_Extracted records:_
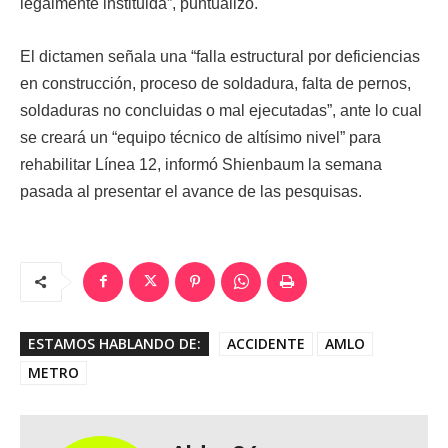
legalmente instituida”, puntualizó.
El dictamen señala una “falla estructural por deficiencias
en construcción, proceso de soldadura, falta de pernos,
soldaduras no concluidas o mal ejecutadas”, ante lo cual
se creará un “equipo técnico de altísimo nivel” para
rehabilitar Línea 12, informó Shienbaum la semana
pasada al presentar el avance de las pesquisas.
ESTAMOS HABLANDO DE:
ACCIDENTE
AMLO
METRO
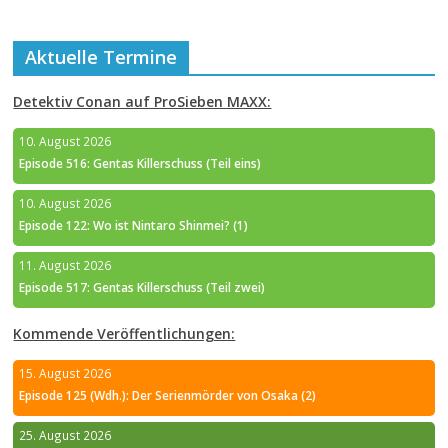
Aktuelle Termine
Detektiv Conan auf ProSieben MAXX:
10. August 2026
Episode 516: Gentas Killerschuss (Teil eins)
10. August 2026
Episode 122: Wo ist Nintaro Shinmei? (1)
11. August 2026
Episode 517: Gentas Killerschuss (Teil zwei)
Kommende Veröffentlichungen:
15. August 2026
Episode 125 (Wdh.): Der Serienmörder von Osaka (2)
25. August 2026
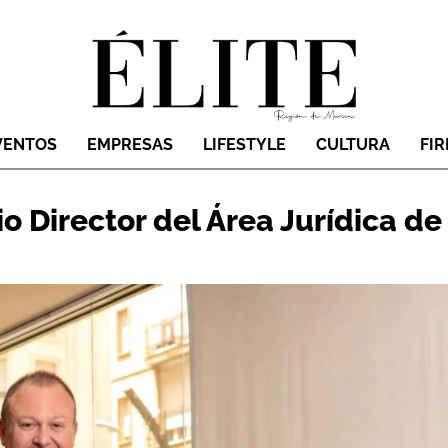
VENTOS
EMPRESAS
LIFESTYLE
CULTURA
FI
io Director del Área Jurídica de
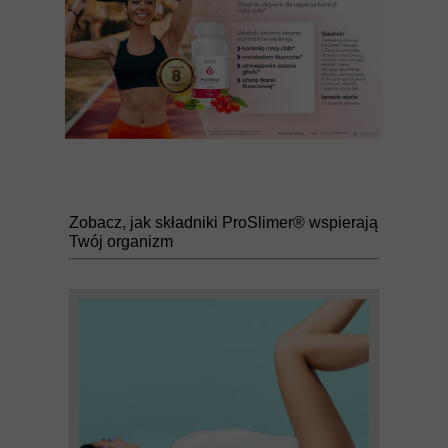
Zobacz, jak składniki ProSlimer® wspierają
Twój organizm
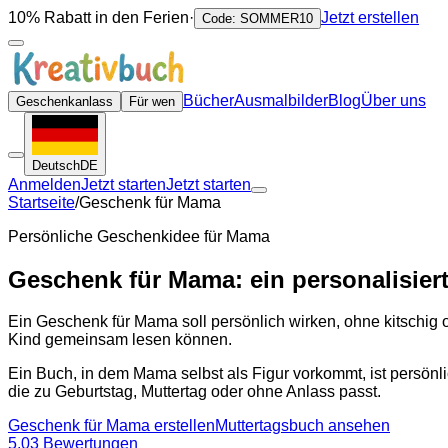
10% Rabatt in den Ferien
·
Jetzt erstellen
Code: SOMMER10
Bücher
Ausmalbilder
Blog
Über uns
Geschenkanlass
Für wen
Deutsch
DE
Anmelden
Jetzt starten
Jetzt starten
Startseite
/
Geschenk für Mama
Persönliche Geschenkidee für Mama
Geschenk für Mama: ein personalisier
Ein Geschenk für Mama soll persönlich wirken, ohne kitschig 
Kind gemeinsam lesen können.
Ein Buch, in dem Mama selbst als Figur vorkommt, ist persön
die zu Geburtstag, Muttertag oder ohne Anlass passt.
Geschenk für Mama erstellen
Muttertagsbuch ansehen
5,0
3 Bewertungen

_Activity:_ Reproduce the listing above from the line that holds "11. August 2026" through the line that holds "io Director del Área Jurídica de", both included, with the pictures left out.

_Answer to this task:_
11. August 2026
Episode 517: Gentas Killerschuss (Teil zwei)
Kommende Veröffentlichungen:
15. August 2026
Episode 125 (Wdh.): Der Serienmörder von Osaka (2)
25. August 2026
VENTOS
EMPRESAS
LIFESTYLE
CULTURA
FI
io Director del Área Jurídica de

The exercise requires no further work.